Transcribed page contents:

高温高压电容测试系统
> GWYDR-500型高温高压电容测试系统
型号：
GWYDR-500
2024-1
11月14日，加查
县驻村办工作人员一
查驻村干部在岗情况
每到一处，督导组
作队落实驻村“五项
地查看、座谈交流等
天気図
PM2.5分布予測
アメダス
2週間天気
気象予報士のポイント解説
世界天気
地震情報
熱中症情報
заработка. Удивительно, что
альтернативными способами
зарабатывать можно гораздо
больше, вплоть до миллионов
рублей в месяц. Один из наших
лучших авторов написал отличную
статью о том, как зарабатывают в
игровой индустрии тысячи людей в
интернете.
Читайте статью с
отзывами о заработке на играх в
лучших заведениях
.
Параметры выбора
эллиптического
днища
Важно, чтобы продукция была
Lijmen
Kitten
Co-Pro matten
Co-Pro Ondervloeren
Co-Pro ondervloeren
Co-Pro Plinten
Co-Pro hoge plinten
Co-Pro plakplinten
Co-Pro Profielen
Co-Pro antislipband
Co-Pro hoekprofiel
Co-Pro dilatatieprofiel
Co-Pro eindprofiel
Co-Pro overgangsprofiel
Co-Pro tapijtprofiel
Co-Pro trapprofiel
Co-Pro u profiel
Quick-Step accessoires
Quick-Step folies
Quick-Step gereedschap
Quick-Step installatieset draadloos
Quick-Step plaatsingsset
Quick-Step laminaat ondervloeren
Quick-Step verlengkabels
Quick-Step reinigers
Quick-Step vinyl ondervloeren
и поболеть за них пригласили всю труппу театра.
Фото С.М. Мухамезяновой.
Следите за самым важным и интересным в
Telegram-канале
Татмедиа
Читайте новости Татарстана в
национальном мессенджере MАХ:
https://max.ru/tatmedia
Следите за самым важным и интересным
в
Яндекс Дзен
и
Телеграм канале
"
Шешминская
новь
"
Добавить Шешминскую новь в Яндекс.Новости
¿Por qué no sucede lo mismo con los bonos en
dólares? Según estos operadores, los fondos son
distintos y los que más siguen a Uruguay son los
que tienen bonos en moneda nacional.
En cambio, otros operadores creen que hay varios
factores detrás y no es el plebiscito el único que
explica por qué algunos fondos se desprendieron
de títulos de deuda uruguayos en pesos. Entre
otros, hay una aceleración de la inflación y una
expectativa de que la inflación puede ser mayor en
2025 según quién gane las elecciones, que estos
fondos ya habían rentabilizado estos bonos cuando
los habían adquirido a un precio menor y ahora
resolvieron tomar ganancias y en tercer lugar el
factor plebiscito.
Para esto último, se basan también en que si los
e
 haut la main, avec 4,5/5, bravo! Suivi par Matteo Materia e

Your objective: Write down again the exact lines running from the beginning of the data to the line containing "игровой индустрии тысячи людей в", with both ends included.

Exercise result:
高温高压电容测试系统
> GWYDR-500型高温高压电容测试系统
型号：
GWYDR-500
2024-1
11月14日，加查
县驻村办工作人员一
查驻村干部在岗情况
每到一处，督导组
作队落实驻村“五项
地查看、座谈交流等
天気図
PM2.5分布予測
アメダス
2週間天気
気象予報士のポイント解説
世界天気
地震情報
熱中症情報
заработка. Удивительно, что
альтернативными способами
зарабатывать можно гораздо
больше, вплоть до миллионов
рублей в месяц. Один из наших
лучших авторов написал отличную
статью о том, как зарабатывают в
игровой индустрии тысячи людей в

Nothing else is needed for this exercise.